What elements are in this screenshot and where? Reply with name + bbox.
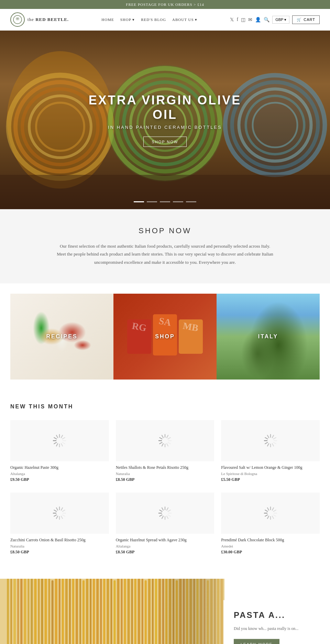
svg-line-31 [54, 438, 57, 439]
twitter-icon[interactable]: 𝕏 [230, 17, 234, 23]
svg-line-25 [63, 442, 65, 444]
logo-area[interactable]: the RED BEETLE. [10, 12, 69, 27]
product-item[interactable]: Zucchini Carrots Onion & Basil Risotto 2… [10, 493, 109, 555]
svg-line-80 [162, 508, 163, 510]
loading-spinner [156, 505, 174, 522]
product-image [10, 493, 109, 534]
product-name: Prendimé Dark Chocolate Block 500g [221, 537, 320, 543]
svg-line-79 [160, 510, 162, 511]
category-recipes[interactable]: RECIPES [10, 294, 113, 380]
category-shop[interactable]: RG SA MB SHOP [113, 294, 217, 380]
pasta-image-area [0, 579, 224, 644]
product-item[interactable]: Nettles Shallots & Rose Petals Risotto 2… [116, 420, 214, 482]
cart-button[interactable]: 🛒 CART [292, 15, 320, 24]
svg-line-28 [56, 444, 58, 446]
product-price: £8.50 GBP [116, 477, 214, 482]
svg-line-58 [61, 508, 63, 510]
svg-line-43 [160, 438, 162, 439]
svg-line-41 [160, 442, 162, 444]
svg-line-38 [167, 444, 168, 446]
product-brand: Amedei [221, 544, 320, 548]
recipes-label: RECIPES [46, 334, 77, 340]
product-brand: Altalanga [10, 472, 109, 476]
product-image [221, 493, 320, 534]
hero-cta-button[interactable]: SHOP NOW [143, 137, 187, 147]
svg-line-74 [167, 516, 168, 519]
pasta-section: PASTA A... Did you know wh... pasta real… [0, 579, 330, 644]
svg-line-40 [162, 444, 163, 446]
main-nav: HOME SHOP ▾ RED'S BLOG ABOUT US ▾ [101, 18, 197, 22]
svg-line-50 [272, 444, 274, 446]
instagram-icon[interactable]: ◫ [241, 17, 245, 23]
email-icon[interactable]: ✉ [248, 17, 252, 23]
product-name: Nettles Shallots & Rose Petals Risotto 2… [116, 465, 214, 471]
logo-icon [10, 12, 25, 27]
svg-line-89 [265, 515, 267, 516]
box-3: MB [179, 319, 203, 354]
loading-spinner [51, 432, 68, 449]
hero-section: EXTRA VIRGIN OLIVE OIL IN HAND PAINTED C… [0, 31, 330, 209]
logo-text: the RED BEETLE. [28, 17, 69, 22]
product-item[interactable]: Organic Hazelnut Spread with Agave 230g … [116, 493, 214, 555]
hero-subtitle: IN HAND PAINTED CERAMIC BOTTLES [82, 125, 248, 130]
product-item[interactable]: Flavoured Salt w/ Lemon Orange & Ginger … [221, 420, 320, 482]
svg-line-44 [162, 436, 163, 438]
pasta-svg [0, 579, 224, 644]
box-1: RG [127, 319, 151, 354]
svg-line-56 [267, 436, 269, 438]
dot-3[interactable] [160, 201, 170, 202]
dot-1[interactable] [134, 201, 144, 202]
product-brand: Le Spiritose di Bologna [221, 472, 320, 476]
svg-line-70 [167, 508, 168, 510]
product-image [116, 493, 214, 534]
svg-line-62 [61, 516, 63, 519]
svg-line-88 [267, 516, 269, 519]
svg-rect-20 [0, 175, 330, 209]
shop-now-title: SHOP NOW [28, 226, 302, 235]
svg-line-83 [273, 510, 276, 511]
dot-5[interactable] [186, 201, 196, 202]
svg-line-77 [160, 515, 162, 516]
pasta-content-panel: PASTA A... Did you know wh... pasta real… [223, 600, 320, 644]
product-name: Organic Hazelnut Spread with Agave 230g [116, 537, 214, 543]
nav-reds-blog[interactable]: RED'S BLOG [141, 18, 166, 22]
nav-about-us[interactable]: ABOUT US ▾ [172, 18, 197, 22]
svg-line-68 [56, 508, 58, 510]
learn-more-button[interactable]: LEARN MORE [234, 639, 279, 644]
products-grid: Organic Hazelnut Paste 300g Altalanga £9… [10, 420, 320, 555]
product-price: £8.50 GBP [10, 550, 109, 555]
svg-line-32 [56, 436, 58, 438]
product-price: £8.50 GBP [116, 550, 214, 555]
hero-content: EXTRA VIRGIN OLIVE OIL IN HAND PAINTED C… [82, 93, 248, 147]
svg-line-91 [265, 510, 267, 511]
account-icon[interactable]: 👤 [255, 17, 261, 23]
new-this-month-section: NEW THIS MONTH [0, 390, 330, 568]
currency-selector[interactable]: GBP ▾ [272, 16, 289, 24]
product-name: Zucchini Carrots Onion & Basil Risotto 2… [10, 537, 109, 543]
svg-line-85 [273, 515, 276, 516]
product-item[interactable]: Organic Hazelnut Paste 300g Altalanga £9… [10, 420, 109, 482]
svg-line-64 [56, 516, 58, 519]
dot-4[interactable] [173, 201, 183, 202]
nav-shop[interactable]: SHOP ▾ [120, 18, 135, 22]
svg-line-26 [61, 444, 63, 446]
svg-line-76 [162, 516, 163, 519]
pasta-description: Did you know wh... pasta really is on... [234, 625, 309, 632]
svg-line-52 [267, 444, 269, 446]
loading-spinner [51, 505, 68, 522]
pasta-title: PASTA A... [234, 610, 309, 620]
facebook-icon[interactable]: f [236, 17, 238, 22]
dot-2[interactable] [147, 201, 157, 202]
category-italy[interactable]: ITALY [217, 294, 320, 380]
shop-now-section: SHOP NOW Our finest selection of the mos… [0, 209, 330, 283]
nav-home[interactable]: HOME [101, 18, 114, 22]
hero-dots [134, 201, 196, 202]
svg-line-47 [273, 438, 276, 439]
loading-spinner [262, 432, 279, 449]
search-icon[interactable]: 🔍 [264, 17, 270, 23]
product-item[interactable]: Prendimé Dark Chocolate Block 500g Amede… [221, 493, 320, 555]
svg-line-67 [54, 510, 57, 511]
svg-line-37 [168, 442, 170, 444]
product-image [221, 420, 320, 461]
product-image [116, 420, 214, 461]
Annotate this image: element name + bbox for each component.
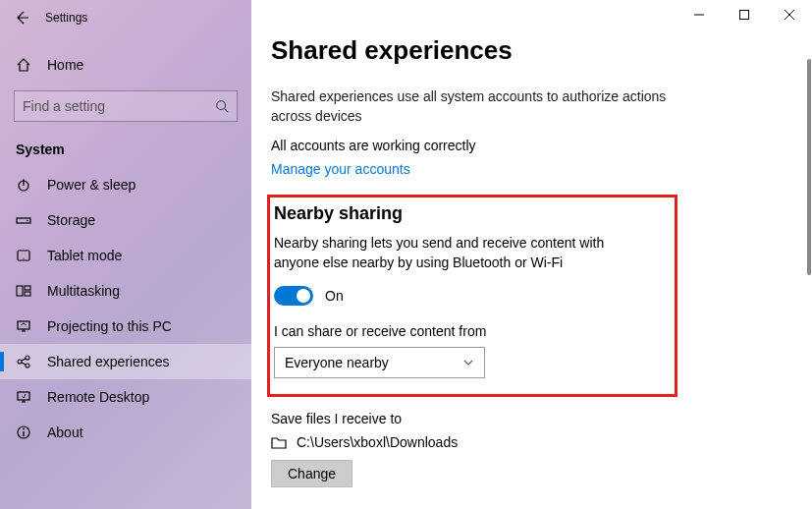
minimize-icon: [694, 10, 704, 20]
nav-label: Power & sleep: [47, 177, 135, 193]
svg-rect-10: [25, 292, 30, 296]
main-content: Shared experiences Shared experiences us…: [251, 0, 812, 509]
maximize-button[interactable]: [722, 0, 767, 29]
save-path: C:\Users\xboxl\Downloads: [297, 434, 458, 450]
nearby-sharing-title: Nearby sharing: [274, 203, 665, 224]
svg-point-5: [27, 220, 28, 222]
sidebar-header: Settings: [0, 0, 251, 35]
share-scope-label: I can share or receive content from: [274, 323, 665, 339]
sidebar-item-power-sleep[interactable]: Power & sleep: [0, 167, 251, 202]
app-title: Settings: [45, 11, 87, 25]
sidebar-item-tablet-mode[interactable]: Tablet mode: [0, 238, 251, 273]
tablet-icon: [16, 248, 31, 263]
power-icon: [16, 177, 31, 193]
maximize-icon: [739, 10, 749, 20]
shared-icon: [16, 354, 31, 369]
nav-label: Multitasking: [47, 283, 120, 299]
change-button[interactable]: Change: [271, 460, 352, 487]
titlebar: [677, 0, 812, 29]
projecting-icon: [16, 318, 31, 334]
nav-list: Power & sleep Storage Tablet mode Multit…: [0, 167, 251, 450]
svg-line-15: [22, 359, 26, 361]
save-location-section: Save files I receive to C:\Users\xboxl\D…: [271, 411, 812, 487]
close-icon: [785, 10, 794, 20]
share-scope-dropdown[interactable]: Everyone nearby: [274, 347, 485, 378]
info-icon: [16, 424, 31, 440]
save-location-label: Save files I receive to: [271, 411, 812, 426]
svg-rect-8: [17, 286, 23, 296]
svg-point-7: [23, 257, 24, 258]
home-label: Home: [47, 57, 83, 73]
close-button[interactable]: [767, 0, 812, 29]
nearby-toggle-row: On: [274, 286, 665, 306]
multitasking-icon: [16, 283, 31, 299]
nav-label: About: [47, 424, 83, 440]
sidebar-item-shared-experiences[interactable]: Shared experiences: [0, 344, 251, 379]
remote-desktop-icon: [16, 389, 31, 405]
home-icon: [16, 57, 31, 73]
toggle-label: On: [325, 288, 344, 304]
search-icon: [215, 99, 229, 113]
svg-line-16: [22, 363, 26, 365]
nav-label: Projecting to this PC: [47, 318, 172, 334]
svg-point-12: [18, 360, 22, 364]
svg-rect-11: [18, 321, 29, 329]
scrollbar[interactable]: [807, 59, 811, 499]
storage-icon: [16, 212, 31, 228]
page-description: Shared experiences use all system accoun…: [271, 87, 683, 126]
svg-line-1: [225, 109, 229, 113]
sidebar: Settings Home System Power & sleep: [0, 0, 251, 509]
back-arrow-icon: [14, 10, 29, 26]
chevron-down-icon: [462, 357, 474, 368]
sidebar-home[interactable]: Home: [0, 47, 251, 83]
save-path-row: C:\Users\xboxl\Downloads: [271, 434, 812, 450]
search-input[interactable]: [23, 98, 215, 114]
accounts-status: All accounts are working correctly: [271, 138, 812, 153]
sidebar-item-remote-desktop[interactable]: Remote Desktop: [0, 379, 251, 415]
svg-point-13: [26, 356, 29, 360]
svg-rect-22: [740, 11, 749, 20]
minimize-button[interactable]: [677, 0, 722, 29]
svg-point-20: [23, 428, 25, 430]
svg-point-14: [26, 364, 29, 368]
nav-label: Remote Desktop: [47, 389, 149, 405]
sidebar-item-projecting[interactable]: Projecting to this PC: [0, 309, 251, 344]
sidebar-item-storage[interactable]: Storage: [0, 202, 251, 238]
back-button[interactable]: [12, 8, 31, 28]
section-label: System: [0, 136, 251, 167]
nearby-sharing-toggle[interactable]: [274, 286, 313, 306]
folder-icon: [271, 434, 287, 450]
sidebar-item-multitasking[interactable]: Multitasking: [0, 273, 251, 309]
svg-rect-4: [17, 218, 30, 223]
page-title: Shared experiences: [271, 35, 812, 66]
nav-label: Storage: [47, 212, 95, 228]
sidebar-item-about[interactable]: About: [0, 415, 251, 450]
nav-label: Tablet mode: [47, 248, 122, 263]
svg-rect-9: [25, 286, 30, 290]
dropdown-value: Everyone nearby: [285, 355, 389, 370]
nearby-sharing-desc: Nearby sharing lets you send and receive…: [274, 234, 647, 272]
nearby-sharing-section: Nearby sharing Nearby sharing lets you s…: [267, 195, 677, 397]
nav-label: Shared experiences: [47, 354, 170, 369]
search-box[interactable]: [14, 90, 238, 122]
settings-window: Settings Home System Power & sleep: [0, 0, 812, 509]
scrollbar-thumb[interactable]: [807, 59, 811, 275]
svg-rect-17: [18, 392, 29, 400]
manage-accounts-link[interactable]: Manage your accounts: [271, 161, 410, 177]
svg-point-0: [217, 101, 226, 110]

= = = = =

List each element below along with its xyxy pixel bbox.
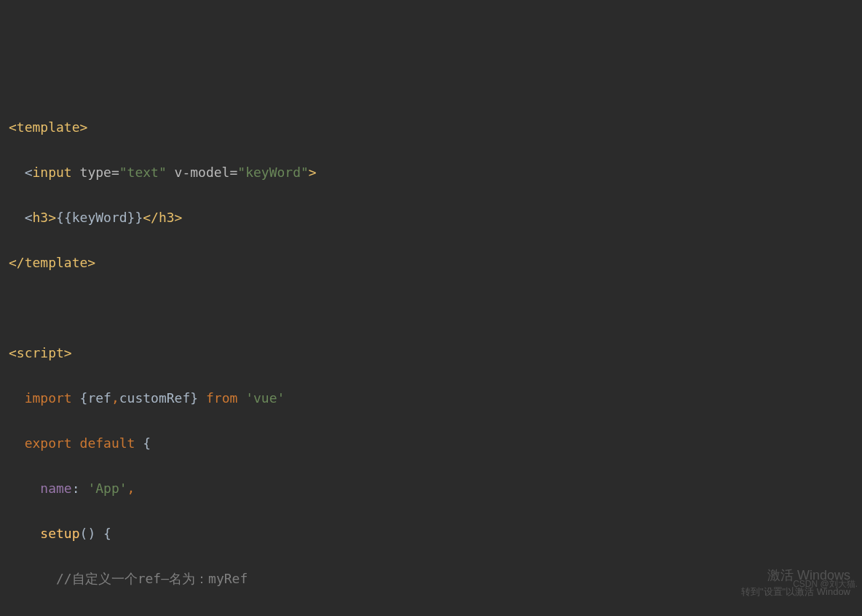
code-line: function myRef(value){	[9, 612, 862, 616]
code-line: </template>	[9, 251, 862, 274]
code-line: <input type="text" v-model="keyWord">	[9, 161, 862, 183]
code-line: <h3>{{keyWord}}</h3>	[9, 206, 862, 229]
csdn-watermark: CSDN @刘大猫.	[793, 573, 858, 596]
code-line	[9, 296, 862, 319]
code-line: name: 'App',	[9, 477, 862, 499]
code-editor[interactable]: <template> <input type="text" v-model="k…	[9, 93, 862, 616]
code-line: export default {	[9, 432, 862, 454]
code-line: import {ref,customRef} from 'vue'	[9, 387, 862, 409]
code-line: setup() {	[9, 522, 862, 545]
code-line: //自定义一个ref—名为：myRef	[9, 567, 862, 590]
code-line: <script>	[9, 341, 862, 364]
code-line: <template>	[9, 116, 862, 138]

= = = = =

All lines above that include the word "OLIVE" must be copied into the answer.

Solution to the exercise:
hero-section: EXTRA VIRGIN OLIVE OIL IN HAND PAINTED C… [0, 31, 330, 209]
hero-content: EXTRA VIRGIN OLIVE OIL IN HAND PAINTED C… [82, 93, 248, 147]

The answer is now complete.